Africa

Coronavirus Fails to Halt Conflict in DR Congo’s Powder-Keg East

Coronavirus has swiftly gained status as the world’s No. 1 threat but in eastern DR Congo, one of Africa’s most volatile regions, militia killings and ethnic violence are an older and — for now — far greater source of dread.

Some 2,000 kilometers (1,200 miles) distant from the capital Kinshasa, this beautiful region bordering Uganda, Rwanda, and Burundi has been a notorious flashpoint since the Congo Wars of the 1990s.

“The COVID-19 crisis must not make us forget the atrocities which are taking place in the east of the Democratic Republic of Congo,” 2018 Nobel peace laureate Denis Mukwege said on Tuesday. In the provinces of Ituri and North Kivu, “civilians are being massacred,” he said.

“In South Kivu, Rwandan and Burundian armies are battling armed groups in the high plateaus of Minembwe, destroying everything in their wake,” Mukwege said. “And in Tanganyika, the Zambians who had until now had good neighborly relations with DR Congo… recently invaded our territory.”
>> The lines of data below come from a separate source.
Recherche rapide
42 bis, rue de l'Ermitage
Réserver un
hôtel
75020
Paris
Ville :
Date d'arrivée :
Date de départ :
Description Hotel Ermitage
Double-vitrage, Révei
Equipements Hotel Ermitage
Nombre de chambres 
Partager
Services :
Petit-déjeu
Mukwege co-won the coveted prize for his treatment in helping women raped by armed rebels in South Kivu.

The Kivu Security Tracker, an NGO which documents bloodshed in the two Kivu provinces, said March was one of the least violent months it had recorded — 47 deaths against 87 on average.

“But since then, the violence has resumed,” an expert with the group said. April saw 85 civilian deaths and 60 incidents, which was higher than the average of 51.
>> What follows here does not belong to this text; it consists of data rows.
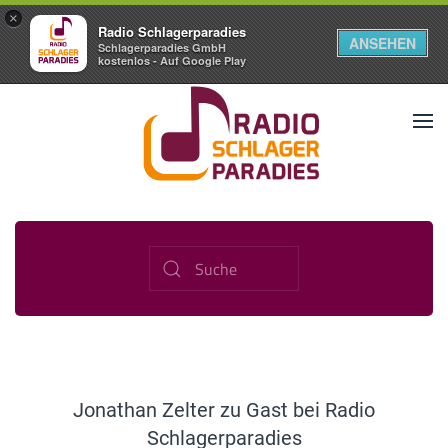
×
Radio Schlagerparadies
ANSEHEN
Schlagerparadies GmbH
kostenlos - Auf Google Play
Jonathan Zelter zu Gast bei Radio
Schlagerparadies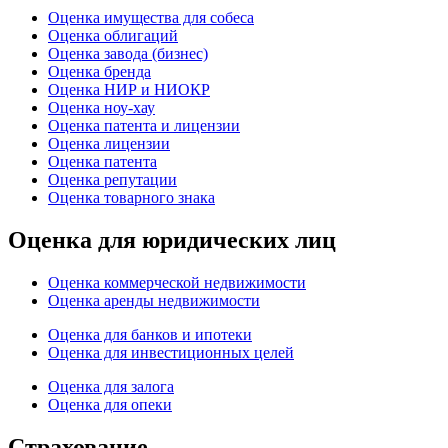
Оценка имущества для собеса
Оценка облигаций
Оценка завода (бизнес)
Оценка бренда
Оценка НИР и НИОКР
Оценка ноу-хау
Оценка патента и лицензии
Оценка лицензии
Оценка патента
Оценка репутации
Оценка товарного знака
Оценка для юридических лиц
Оценка коммерческой недвижимости
Оценка аренды недвижимости
Оценка для банков и ипотеки
Оценка для инвестиционных целей
Оценка для залога
Оценка для опеки
Страхование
Since November, more than 400 civilians have been butchered in North Kivu province by the Allied Democratic Forces (ADF), a mainly Muslim militia. In Ituri province, nearly 300 civilians have been killed and around 200,000 have fled their homes since March.
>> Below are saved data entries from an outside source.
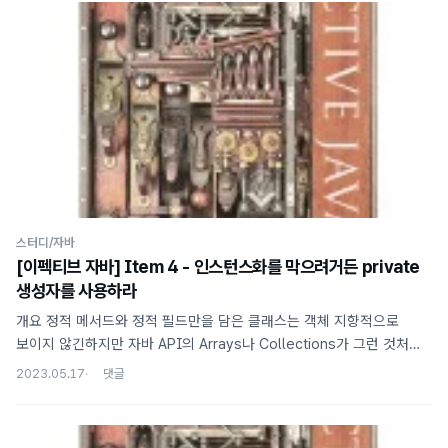
ensureCapacity(); // 배열이 모자라면 늘리기 elements[size++] =
obj; } public Object pop() { if (size == 0) { throw new
EmptyStackException(); } return elements[--size]; } } 위와 같은
스택..
스터디/자바
[이펙티브 자바] Item 4 - 인스턴스화를 막으려거든 private
생성자를 사용하라
개요 정적 메서드와 정적 필드만을 담은 클래스는 객체 지향적으로
보이지 않긴하지만 자바 API의 Arrays나 Collections가 그런 것처럼
특정 인터페이스를 구현하는 객체의 정적 팩토리 메서드를 넣어둘 수도
2023.05.17
있고 (자바 8부터는 인터페이스에서도 가능) 상속이 불가능한 final
클래스와 관련된 메서드를 구현하고 모아둘 때도 사용한다. 이러한
클래스는 인스턴스로 만들어 쓰려고 설계한게 아니다. 하지만 생성자를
The authorities blame the crisis on a political-religious sect called the Cooperative for the Development of Congo (CODECO).

The organization is mainly drawn from the Lendu ethnic group, who are predominantly farmers and clash repeatedly with the Hema community of traders and herders.

North Kivu and Ituri are also hosting an epidemic of Ebola, which has killed 2,279 people since August 2018.

Militia violence has badly hampered the effort to end the outbreak, which depends on grassroots work to isolate cases and trace people who have been in contact with them.

Nearly 1,600 cases of coronavirus have been recorded in the DRC, but fewer than two dozen have occurred in the east.

Not Just Coronavirus

For displaced people in Ituri, “I don’t think that COVID-19 is the prime worry,” said Avra Fiala of Doctors Without Borders (MSF). “They have makeshift shelters, sometimes no shelter at all, no showers, not enough toilets.”

The U.N. children’s agency Unicef said that worsening violence had destroyed 22 health centers in North Kivu, wiping out stocks of vaccines, while more than 160 schools had been damaged or looted.

“Conflicts do not stop with epidemics,” said Fatima Sator, a spokeswoman for the International Committee of the Red Cross (ICRC). “Coronavirus adds to a long list of existing (health) problems — various armed conflicts, other epidemics such as measles, cholera, Ebola, malaria, and very great difficulties for the public to access treatment.”

Sator said the ICRC was “continuing our work in the east, but adapting to the measures to prevent coronavirus.” For instance, aid workers, in their “awareness sessions” with armed groups, no longer carry out such contacts face-to-face but over the phone.